Ich beiße mir inzwischen ins Bein, da ich diese komplizierte Schreibart in meinen Werken eigentlich versuche grade etwas abzugewöhnen. Sie sollen durch ihre einfache aber komplexe Tiefe ansprechen.

Dieses Gedicht entstand nach einem Theaterbesuch. Ich selbst bin kaum kulturell unterwegs, es ist nicht mit meinem Budget oder in meinen Kreisen möglich.

Als ich nun endlich mal wieder Theater in Form von Berthold Brechts Galilei bewundern durfte, so erlebte ich ein Theater neben der Bühne. Da Zuschauer frühzeitig aus dem Stück gingen, mit enttäuschten Blicken.
Ein Tag später durfte ich eine Theaterpädagogin aus dem Theater kennenlernen, welche die Zuschauer die gegangen waren fragte, wieso sie gingen. Die Antworten zusammengefasst: "Wir haben es nicht verstanden." Sie fühlten sich dumm, verarscht konnten dies aber nicht zugeben und suchten die Flucht. Das sagten einige der Zuschauer später auch zu mir selbst, da ich einige von ihnen kenne.

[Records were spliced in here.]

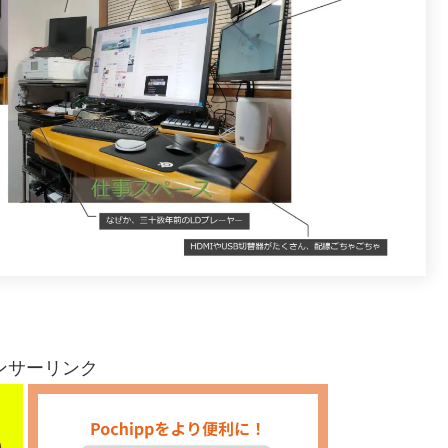
ンサーリンク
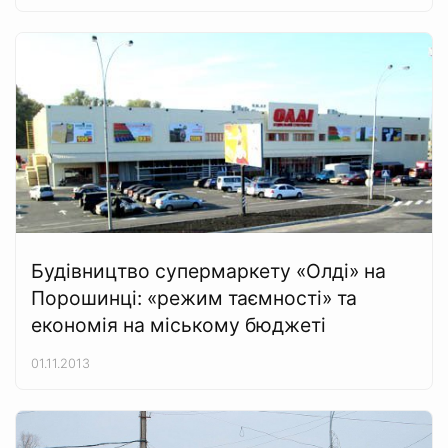
Будівництво супермаркету «Олді» на
Порошинці: «режим таємності» та
економія на міському бюджеті
01.11.2013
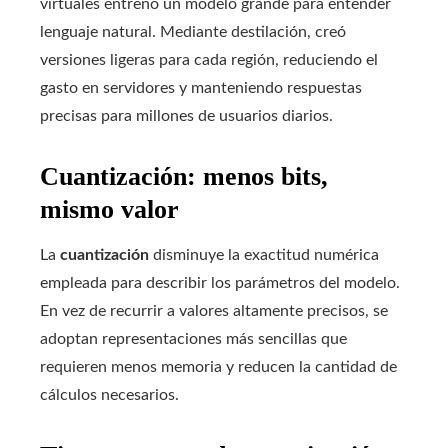
virtuales entrenó un modelo grande para entender
lenguaje natural. Mediante destilación, creó
versiones ligeras para cada región, reduciendo el
gasto en servidores y manteniendo respuestas
precisas para millones de usuarios diarios.
Cuantización: menos bits,
mismo valor
La
cuantización
disminuye la exactitud numérica
empleada para describir los parámetros del modelo.
En vez de recurrir a valores altamente precisos, se
adoptan representaciones más sencillas que
requieren menos memoria y reducen la cantidad de
cálculos necesarios.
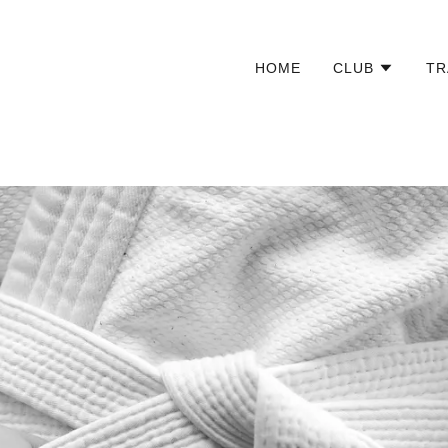
HOME
CLUB
TR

Diese Leute wollten wohl eher unterhalten werden, mit einfachen Theaterstücken, sie selbst machten sich aber zu den Darstellern. Sie hatten sich wohl mit leichter Kost abgefunden, nicht wegen Dummheit, sondern weil wir uns alle einfach lieber berieseln lassen. Fernsehe an und glotzen statt schauen.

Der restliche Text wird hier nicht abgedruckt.